▸ **Data for this task**

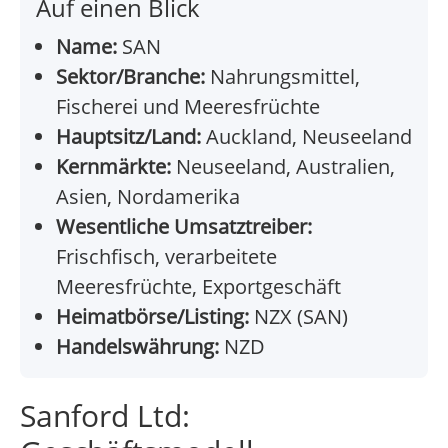
Auf einen Blick
Name:
SAN
Sektor/Branche:
Nahrungsmittel,
Fischerei und Meeresfrüchte
Hauptsitz/Land:
Auckland, Neuseeland
Kernmärkte:
Neuseeland, Australien,
Asien, Nordamerika
Wesentliche Umsatztreiber:
Frischfisch, verarbeitete
Meeresfrüchte, Exportgeschäft
Heimatbörse/Listing:
NZX (SAN)
Handelswährung:
NZD
Sanford Ltd:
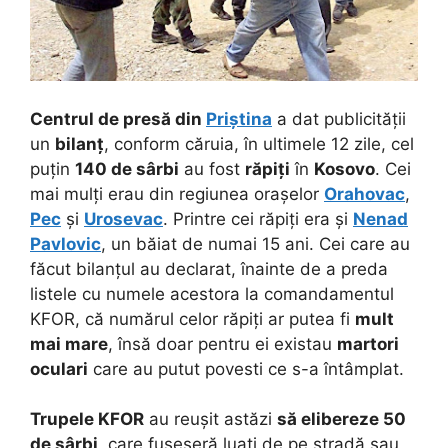
Centrul de presă din
Priștina
a dat publicității
un
bilanț
, conform căruia, în ultimele 12 zile, cel
puțin
140 de sârbi
au fost
răpiți
în
Kosovo
. Cei
mai mulți erau din regiunea orașelor
Orahovac
,
Pec
și
Urosevac
. Printre cei răpiți era și
Nenad
Pavlovic
, un băiat de numai 15 ani. Cei care au
făcut bilanțul au declarat, înainte de a preda
listele cu numele acestora la comandamentul
KFOR, că numărul celor răpiți ar putea fi
mult
mai mare
, însă doar pentru ei existau
martori
oculari
care au putut povesti ce s-a întâmplat.
Trupele KFOR
au reușit astăzi
să elibereze 50
de sârbi
, care fuseseră luați de pe stradă sau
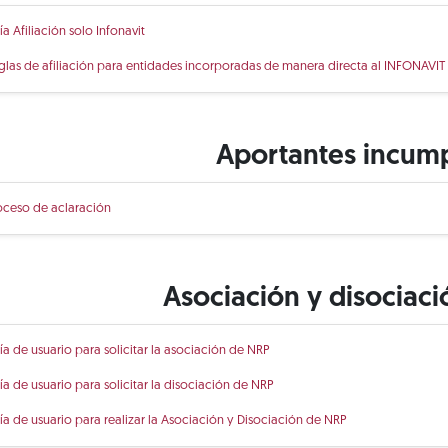
ía Afiliación solo Infonavit
glas de afiliación para entidades incorporadas de manera directa al INFONAVIT
Aportantes incum
oceso de aclaración
Asociación y disociac
ía de usuario para solicitar la asociación de NRP
ía de usuario para solicitar la disociación de NRP
ía de usuario para realizar la Asociación y Disociación de NRP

▸ **Work to be completed**
Return a copy of every line in the records that includes the string "KFOR".

▸ **Answer for the task**
KFOR, că numărul celor răpiți ar putea fi
Trupele KFOR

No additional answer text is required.